The effects of the March 11, 2011, tsunami clearly show that scenario is possible. Most of the KSTP makai perimeter fence was destroyed by the March 11 waves, pipes were exposed, debris including heavy concrete blocks and large steel pipes and fittings were strewn about the site.

An assortment of iron pipes and fittings ended up about fifty feet or so from the chlorine storage building glass windows. It seems reasonable to believe that they could have just as easily ended up inside the glass windows.

The 25-member Maui Island General Plan Advisory Committee (or GPAC) recommended Maui County “Immediately begin to phase out the Kahului sewage treatment plant and provide for a new facility out of the tsunami zone.”

Maui’s leaders need to include this policy in the current update of the Maui Island General Plan. In the short term, prior to implementing that plan, we might consider temporarily moving the lethal chlorine to safer high ground upon ample tsunami warning. But, time is of the essence, in order to ensure an orderly transition. It needs to be in the Maui Island General Plan, as devastation here, would affect all of Maui County.

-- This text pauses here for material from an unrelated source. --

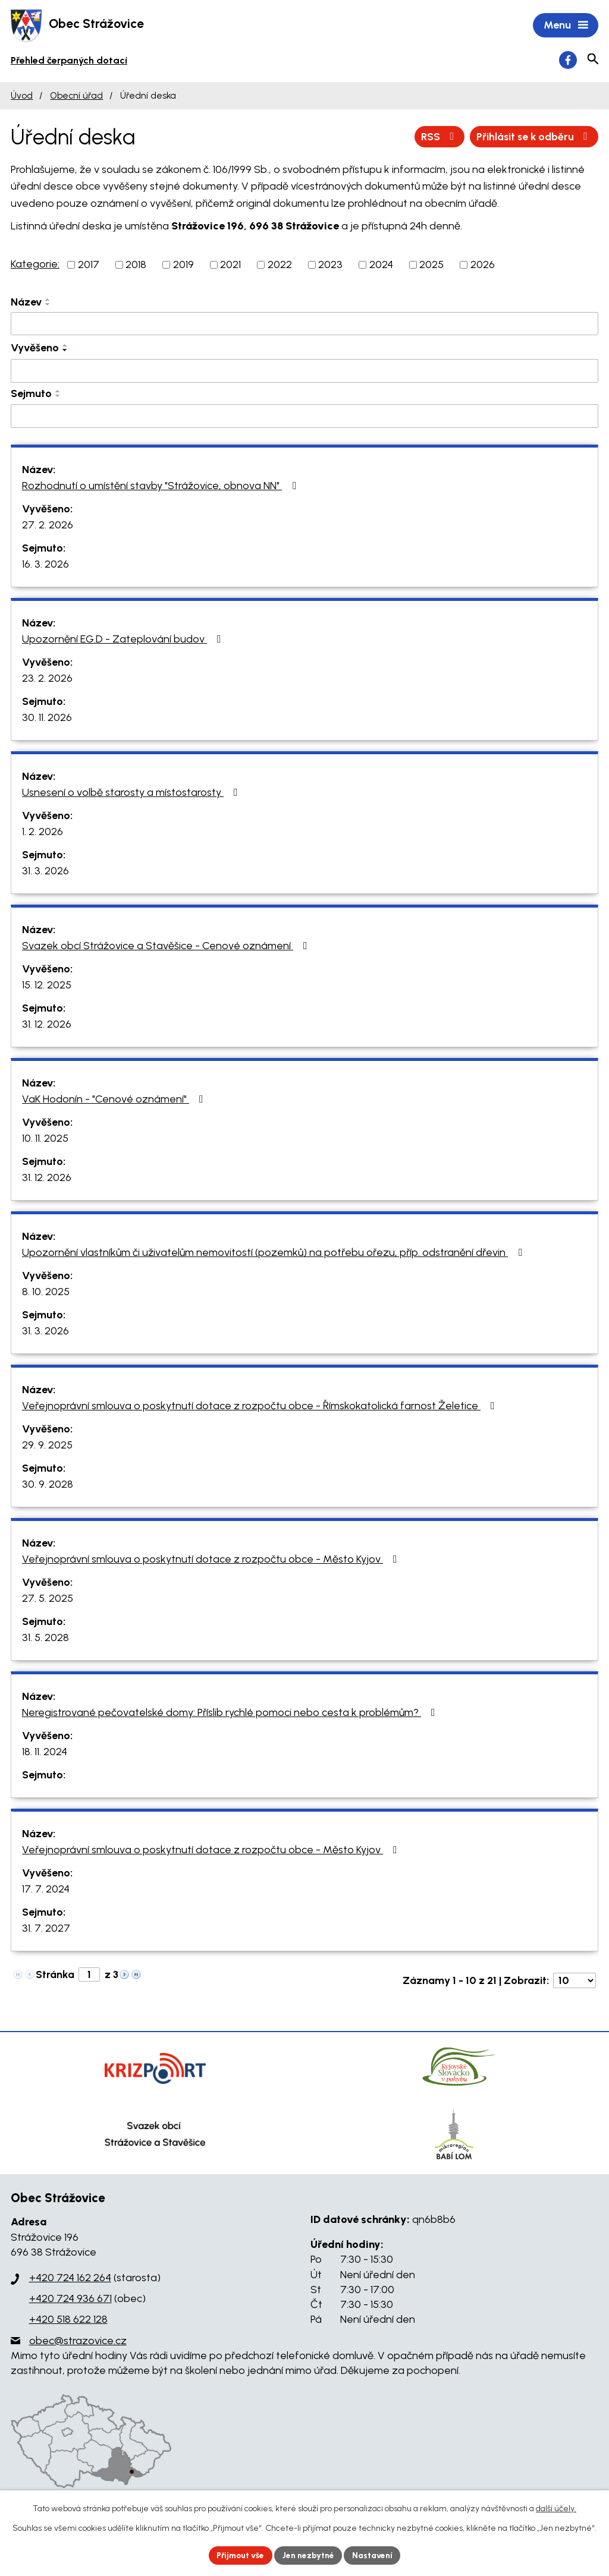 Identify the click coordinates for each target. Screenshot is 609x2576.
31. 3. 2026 (45, 871)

In addition to the potential for damage from a tsunami hitting the sewage plant, huge fuel tanks, and Maui Electric’s Kahului generation plant are also located in the flood zone, a stone’s throw away. Warehouse buildings the size of that shown in the left of the photo below were pushed sideways great distances by the March 10 Japan wave, crushing anything in their path, as seen on TV.

Our March 11 wave may have just touched the Kahului fuel tanks. So, with that evidence, are we okay just keeping things as they are in the General Plan, crossing our fingers that the next tsunami won’t be the big one?

These problems are not unsolvable, and resolving them will provide much-needed jobs.

Kanaha Pond and Wildlife Refuge are native Hawaiian treasures of global significance, the home to many one-of-a-kind endangered bird and plant species. Maui County Council General Plan Committee Chair, Gladys Baisa, has said that these heritage resources are vital in that they “truly define the Island of Maui”. Decisions were made in the past such that the fuel tanks shown above and Kahului Sewage Treatment Plant were placed adjacent to Kahaha Pond and its Wildlife Sanctuary.

This poor planning was seemingly based entirely on short-range economics. In the case of the Sewage plant the savings due to maximizing gravity flow was the driving logic. In the case of the fuel tanks, it was the short length of pipe from the harbor. Now, good long-range planning dictates that the cost of replacing.

By the height of the debris lodged between truck and fence , the 3/11/11 wave may have just touched the fuel tanks, before receeding a few hours later these mistakes needs to be compared to the economic, human, and environmental costs of a future tsunami reaching and destroying what a recent tsunami just missed last Friday morning. By amortizing the cost of doing the right thing over many years we can provide much-need employment sooner, and help ensure the safety of Maui’s residents and visitors. We need to look beyond the short term. We dodged a few bullets (pictured above) a week ago, but now we need to plan for our best future. The Maui Island General Plan is for 20 years.